_Task prompt_
In the records below, find the line with "is (720, 1440)." and the line with "What do you see at coordinates (63, 212)"; return exactly those lines and every line between them.

Dataset entries:

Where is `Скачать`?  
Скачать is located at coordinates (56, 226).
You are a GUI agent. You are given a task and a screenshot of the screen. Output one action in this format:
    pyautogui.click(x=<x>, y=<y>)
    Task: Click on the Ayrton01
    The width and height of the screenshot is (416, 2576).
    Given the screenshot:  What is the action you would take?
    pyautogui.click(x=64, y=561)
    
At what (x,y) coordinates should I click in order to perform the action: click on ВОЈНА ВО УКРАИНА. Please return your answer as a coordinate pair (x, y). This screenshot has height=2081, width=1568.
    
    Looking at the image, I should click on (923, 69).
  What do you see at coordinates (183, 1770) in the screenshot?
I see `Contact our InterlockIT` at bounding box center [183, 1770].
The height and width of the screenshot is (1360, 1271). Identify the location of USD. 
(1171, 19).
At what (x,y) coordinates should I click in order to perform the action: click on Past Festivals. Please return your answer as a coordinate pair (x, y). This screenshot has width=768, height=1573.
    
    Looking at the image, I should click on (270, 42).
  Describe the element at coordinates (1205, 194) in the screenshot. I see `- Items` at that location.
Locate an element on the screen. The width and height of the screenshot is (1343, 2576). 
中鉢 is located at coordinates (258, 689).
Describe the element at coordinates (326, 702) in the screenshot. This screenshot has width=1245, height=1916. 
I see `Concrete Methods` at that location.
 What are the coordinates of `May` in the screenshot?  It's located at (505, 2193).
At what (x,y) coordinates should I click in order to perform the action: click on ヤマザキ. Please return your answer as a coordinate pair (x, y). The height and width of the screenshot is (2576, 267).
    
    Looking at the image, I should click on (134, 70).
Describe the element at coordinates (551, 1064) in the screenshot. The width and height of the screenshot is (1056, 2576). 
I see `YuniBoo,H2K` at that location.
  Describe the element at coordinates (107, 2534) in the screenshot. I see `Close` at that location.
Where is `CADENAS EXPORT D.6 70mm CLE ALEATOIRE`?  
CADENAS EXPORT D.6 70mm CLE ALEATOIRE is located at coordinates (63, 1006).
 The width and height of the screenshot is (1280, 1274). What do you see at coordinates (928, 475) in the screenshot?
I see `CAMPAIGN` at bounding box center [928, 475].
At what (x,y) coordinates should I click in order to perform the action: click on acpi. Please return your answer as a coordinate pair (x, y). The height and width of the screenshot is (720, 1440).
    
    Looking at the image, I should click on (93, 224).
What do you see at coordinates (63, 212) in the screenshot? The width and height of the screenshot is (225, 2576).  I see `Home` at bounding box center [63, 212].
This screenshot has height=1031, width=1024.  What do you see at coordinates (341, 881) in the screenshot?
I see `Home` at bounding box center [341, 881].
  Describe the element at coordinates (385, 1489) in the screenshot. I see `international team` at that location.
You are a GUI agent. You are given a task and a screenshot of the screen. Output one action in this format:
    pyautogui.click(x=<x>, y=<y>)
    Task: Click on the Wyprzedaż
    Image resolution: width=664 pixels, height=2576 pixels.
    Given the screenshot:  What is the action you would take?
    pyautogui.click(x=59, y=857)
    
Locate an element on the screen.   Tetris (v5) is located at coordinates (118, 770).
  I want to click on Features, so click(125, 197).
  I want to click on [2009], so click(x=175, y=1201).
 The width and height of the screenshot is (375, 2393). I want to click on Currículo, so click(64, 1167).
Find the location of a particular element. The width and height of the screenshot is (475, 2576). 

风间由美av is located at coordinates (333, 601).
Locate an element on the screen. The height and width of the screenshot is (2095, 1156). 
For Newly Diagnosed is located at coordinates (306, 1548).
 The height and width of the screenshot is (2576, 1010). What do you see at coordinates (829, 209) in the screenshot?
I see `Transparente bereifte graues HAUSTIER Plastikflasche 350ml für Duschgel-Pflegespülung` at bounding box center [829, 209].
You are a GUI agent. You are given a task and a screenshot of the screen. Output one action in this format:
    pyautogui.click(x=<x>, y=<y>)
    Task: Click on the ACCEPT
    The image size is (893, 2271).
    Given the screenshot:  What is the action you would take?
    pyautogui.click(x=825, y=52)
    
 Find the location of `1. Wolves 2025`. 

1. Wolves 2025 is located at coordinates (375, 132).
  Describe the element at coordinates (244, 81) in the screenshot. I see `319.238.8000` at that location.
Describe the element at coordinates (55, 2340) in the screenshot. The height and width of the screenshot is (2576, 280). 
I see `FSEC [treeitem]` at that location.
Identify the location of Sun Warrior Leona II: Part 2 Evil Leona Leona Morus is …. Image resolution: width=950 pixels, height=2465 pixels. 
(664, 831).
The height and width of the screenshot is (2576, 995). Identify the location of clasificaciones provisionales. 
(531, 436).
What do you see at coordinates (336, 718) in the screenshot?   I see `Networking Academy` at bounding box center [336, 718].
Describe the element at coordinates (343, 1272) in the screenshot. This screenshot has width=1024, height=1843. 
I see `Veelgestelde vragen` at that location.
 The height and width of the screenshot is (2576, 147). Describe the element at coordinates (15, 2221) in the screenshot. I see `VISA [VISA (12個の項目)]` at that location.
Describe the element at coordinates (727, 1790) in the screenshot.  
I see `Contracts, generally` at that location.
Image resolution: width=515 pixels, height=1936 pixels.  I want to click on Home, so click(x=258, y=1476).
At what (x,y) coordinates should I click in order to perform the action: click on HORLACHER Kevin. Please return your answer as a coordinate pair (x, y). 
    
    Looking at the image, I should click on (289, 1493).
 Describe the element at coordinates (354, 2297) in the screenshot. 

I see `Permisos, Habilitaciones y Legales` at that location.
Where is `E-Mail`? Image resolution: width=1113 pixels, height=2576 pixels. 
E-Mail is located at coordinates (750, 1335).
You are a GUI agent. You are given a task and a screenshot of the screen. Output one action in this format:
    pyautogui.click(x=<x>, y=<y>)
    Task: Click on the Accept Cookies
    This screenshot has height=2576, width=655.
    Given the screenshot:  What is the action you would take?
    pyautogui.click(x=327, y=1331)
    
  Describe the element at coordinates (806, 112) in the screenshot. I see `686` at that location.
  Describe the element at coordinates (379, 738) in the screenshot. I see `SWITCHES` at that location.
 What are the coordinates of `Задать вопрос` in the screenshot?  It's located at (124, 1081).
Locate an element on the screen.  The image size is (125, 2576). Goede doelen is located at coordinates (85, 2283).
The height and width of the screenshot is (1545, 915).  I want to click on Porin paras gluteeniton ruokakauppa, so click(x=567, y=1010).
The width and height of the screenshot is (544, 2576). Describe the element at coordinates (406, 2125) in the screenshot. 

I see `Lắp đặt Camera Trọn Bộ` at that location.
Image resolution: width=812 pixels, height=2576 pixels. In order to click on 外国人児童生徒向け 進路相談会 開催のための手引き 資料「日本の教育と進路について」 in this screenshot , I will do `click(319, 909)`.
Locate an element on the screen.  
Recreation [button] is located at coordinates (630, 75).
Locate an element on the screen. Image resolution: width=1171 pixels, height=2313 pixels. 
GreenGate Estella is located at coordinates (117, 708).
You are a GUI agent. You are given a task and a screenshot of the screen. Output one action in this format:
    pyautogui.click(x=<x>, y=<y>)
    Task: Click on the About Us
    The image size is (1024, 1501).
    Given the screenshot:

_Task solution_
At what (x,y) coordinates should I click in order to perform the action: click on acpi. Please return your answer as a coordinate pair (x, y). The height and width of the screenshot is (720, 1440).
    
    Looking at the image, I should click on (93, 224).
What do you see at coordinates (63, 212) in the screenshot? The width and height of the screenshot is (225, 2576).  I see `Home` at bounding box center [63, 212].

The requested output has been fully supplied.